A single trajectory is a tragedy, 1.2 million is Big Data.

Pieter Fourie, Cuauhtèmoc Anda and Sergio Ordonez

There is still such a thing as bad publicity, as a recent New York Times exposè on app-driven person tracking confirms. Here’s how to stay out of the headlines by rolling your own data. We have developed methods that allow data stewards to stream completely synthetic location trails, which can fulfil the needs of many location-based services, and unconditionally guarantee individual privacy.

Three days, 1.2 million devices, 235 million locations, reads the tagline of a recent article on mobile data privacy in the New York Times. As a mobility researcher in the age of big data, one becomes inured to the staggering numbers involved in location services data gathering (one of many euphemisms for persistent individual location tracking). The bigger the numbers are, the better! More data means better models. Moreover, nobody is forcing the consumer to use these apps and services, right? Everyone is a knowing, willing participant. However, viewed through less familiar eyes, these numbers represent an Orwellian nightmare in the making.

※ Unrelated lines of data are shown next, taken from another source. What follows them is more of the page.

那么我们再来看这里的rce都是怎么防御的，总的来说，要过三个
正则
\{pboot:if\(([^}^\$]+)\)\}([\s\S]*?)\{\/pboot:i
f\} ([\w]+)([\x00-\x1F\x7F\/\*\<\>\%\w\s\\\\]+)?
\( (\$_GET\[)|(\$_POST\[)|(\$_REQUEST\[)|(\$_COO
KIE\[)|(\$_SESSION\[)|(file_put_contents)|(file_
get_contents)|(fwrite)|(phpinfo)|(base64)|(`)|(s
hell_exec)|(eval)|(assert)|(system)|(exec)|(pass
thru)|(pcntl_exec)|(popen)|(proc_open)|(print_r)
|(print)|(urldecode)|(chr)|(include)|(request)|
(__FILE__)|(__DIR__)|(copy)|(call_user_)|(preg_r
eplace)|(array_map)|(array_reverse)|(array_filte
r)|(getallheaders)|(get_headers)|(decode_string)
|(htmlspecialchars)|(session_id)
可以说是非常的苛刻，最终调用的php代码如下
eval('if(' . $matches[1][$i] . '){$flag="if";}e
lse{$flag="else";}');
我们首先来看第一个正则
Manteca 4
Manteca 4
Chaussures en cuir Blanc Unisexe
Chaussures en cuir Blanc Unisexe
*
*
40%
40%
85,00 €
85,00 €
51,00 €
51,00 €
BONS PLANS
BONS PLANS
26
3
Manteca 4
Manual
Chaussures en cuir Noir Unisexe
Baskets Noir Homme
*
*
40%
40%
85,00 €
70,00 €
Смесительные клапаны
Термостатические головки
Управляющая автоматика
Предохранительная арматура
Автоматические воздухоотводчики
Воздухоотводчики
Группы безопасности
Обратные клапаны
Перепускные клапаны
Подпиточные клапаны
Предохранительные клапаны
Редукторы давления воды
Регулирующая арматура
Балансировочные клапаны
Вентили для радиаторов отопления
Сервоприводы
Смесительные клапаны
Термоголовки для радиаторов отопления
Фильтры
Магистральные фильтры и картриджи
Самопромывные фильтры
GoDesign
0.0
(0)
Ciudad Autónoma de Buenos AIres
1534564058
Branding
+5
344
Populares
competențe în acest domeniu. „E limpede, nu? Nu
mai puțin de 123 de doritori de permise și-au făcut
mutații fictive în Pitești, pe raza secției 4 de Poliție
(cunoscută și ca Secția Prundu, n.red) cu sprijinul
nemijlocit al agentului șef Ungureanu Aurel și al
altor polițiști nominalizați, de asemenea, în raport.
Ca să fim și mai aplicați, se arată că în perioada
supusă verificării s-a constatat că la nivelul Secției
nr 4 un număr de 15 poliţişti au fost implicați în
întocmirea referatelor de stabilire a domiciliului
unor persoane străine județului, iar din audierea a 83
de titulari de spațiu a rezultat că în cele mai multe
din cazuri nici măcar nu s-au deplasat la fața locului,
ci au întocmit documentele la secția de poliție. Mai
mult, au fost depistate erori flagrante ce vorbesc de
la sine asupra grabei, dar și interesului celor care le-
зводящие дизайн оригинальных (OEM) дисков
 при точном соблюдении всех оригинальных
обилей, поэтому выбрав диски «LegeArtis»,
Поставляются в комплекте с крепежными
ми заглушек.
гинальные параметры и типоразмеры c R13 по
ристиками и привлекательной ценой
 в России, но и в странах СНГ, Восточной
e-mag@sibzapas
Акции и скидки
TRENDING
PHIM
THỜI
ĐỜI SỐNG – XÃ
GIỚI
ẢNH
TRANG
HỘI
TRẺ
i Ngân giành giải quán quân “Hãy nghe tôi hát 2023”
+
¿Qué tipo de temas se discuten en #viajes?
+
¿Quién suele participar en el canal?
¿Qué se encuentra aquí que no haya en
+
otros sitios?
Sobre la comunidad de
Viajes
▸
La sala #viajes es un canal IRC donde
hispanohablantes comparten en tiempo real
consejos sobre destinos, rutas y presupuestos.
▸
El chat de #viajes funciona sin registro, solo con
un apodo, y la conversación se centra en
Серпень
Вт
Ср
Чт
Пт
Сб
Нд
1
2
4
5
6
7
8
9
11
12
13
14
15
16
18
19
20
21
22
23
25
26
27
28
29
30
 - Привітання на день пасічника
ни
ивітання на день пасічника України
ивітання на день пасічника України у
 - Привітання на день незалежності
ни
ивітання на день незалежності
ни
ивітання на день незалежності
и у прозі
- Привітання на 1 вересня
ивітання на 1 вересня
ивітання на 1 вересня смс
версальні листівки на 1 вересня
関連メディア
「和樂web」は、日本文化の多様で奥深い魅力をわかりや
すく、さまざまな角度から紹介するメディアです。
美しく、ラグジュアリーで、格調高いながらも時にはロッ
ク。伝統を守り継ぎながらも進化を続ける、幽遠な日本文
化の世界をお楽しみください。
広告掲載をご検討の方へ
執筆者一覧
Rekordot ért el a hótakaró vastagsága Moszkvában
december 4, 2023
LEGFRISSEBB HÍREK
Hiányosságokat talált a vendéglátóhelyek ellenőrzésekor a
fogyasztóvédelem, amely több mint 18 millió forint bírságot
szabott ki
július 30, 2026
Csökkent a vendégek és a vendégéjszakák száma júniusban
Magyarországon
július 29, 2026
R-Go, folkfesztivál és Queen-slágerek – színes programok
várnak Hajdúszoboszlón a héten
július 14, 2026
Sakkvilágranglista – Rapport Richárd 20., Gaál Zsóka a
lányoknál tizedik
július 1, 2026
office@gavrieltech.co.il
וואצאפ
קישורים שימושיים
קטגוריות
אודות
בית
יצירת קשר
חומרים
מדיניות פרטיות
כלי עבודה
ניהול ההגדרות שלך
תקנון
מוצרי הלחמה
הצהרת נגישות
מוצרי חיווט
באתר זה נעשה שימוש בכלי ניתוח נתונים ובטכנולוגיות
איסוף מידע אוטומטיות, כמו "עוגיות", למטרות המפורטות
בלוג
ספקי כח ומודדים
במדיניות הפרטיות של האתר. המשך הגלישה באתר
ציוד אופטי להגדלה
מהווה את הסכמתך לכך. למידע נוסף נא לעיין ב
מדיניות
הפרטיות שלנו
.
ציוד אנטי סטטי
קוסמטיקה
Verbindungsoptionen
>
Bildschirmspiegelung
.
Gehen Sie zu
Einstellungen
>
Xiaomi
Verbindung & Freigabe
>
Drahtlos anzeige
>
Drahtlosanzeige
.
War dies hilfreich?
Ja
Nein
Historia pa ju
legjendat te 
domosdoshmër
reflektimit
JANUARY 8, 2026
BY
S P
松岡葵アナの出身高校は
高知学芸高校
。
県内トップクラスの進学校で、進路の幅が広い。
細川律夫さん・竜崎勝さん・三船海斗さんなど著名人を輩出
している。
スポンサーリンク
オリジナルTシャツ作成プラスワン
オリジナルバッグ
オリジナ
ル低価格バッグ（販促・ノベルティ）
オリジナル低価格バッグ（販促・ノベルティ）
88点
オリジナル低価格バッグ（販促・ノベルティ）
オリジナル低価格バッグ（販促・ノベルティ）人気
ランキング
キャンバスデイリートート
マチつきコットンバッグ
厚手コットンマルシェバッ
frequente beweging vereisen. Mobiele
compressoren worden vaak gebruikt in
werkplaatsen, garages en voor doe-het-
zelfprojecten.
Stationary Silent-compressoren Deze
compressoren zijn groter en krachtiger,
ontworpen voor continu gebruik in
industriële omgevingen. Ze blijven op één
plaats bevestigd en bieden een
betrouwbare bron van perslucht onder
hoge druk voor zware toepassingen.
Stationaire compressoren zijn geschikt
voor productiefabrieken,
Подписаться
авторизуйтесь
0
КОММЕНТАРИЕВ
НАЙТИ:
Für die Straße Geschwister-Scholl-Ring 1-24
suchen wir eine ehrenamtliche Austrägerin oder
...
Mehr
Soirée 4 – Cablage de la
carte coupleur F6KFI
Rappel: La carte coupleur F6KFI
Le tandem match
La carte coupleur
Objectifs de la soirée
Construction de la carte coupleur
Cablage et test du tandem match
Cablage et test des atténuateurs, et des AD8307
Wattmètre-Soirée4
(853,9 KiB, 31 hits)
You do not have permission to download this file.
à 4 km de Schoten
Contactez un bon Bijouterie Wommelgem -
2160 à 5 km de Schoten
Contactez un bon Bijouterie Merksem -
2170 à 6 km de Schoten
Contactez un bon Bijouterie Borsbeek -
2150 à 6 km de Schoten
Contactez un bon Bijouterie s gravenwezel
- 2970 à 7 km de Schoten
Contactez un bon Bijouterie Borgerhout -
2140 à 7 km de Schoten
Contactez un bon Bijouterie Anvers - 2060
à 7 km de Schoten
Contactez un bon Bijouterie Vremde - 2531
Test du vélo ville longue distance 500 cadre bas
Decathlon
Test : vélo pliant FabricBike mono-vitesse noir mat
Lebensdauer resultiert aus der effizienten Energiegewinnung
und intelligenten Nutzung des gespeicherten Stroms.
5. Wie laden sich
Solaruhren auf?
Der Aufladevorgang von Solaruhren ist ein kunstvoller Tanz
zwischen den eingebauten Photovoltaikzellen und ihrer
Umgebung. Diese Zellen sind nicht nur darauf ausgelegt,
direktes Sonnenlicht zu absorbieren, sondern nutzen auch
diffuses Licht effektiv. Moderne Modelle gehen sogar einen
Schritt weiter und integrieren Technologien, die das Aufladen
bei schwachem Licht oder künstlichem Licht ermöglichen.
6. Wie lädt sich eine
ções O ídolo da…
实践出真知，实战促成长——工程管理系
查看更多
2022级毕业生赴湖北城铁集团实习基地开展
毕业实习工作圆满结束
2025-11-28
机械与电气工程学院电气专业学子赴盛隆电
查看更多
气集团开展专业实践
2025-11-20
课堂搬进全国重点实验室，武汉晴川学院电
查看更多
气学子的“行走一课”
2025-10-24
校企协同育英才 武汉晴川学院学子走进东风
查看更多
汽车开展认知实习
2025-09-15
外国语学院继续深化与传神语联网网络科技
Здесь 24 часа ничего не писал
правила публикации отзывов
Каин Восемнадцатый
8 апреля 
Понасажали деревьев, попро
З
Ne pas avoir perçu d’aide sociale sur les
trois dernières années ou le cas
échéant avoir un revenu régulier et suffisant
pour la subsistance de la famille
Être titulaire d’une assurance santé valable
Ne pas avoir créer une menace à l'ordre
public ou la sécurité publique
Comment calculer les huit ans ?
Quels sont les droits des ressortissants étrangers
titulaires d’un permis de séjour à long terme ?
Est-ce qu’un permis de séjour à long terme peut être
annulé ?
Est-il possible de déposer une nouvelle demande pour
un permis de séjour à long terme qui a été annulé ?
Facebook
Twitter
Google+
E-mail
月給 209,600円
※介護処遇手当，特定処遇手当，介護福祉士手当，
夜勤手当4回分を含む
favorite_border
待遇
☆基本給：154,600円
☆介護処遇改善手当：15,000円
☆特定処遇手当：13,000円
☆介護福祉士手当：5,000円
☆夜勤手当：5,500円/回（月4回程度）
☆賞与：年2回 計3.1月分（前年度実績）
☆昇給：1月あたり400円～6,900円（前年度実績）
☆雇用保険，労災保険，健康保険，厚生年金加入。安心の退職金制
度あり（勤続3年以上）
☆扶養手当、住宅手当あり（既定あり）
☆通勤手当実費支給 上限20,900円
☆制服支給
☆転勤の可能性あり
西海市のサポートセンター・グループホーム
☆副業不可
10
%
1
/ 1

The NY Times Daily podcast does an excellent job of shaking us out of our complacency; revealing the tragedy of vulnerable individuals whose privacy gets sold en masse to the highest bidder. It raises the question: what are our alternatives? The hottest topics in urban research and responsive cities all hint at some degree of surveillance: connected devices, digital twins, Internet-of-Things, Mobility-as-a-Service, all require us to become more connected. Information about us and our movements is put at risk of becoming more widely used by an increasing number of actors.

The NY Times article raises many issues around a lack of policy and oversight in the field of location tracking and exposes its personal, societal, institutional and corporate dimensions. These are all tough but pertinent problems. As we come to terms with living in an ever-more connected world, it is worthwhile to discuss some technological considerations to inform our decisions.

Data privacy preservation techniques

In the initial phase of their investigation, the journalists’ queries to data providers were met with claims that data were being aggregated or anonymised. What do aggregation and anonymisation mean? Generally, it either means bundling data points together so individuals cannot be told apart, or masking identifying information about them. When it comes to data on people’s movement, this becomes a tricky task, as the growing literature on the topic attests. Nevertheless, let’s assume that you somehow have a sufficiently robust approach to protecting people’s privacy. Then the next question becomes: how should you apply this protection?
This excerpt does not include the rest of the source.